Last week, the New York Times reported on administration plans to cut popular domestic programs, including funding for the Corporation for Public Broadcasting. The move would save $500 million a year, about 0.016% of the federal budget.
Said Heritage Foundation economist and presidential advisor, Stephen Moore, “I think it’s an important endeavor to try to get rid of things that are unnecessary.”
Here are some of the things Mr. Moore considers unnecessary:
Sesame Street
Downton Abbey
Ken Burns “Civil War”
Ken Burns “Jazz”
Sherlock Holmes (several versions)
Poirot
Cadfael
The Midsomer Murders
Ken Burns “Baseball”
Shakespeare plays (many)
Victoria
The PBS Newshour
Nova
Masterpiece Theater
The Antiques Roadshow
These are just a few of my favorite programs, past and present. Add yours to the list
Politicos periodically try to defund PBS. Remember the rumor that one of the Teletubbies was gay? But I think the real reason is apparent in this dialog from The Power of Myth series, one of the most popular television programs of all time. The conversations between mythologist, Joseph Campbell and Bill Moyer’s, which first aired in 1988, are as relevant as ever today:

Joseph Campbell on “The Power of Myth” series
BILL MOYERS: Would the hero with a thousand faces help us to answer that question, about how to change the system so that we are not serving it?

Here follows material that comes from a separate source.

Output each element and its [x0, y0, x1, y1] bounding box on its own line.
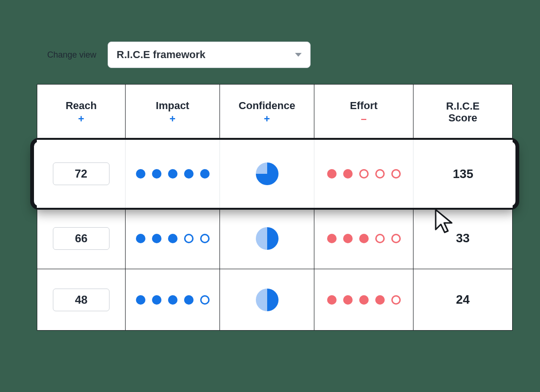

JOSEPH CAMPBELL: I don’t think it would help you to change the system, but it would help you to live in the system as a human being.
BILL MOYERS: By doing what?
JOSEPH CAMPBELL: Well, like Luke Skywalker, not going over, but resisting its impersonal claims.
BILL MOYERS: But I can hear someone out there in the audience saying, “Well, that’s all well and good for the imagination of a George Lucas or for the scholarship of a Joseph Campbell, but that isn’t what happens in my life.”
JOSEPH CAMPBELL: You bet it does. If the person doesn’t listen to the demands of his own spiritual and heart life, and insists on a certain program, you’re going to have a schizophrenic crack-up. The person has put himself off-center; he has aligned himself with a programmatic life, and it’s not the one the body’s interested in at all. And the world’s full of people who have stopped listening to themselves. In my own life, I’ve had many opportunities to commit myself to a system and to go with it, and to obey its requirements. My life has been that of a maverick; I would not submit.
BILL MOYERS: You really believe that the creative spirit ranges on its own out there, beyond the boundaries?
JOSEPH CAMPBELL: Yes, I do.
By now it should be obvious – this year’s crop of would-be overlords, like all of their kind, want “a world…full of people who have stopped listening to themselves.” It’s up to ALL of us to deny them the pleasure!
We know the drill by now…when this budget item comes up, call and write elected representatives. Make #SaveBigBird go viral on twitter. It worked last time an administration tried to evict Big Bird, and it will work again!
Ken Burns, Downton Abbey, Sesame Street, and Joseph Campbell cut across party lines. They invite all of us to listen deeply to ourselves. They remind us not to let others drown out the still small voice of our souls.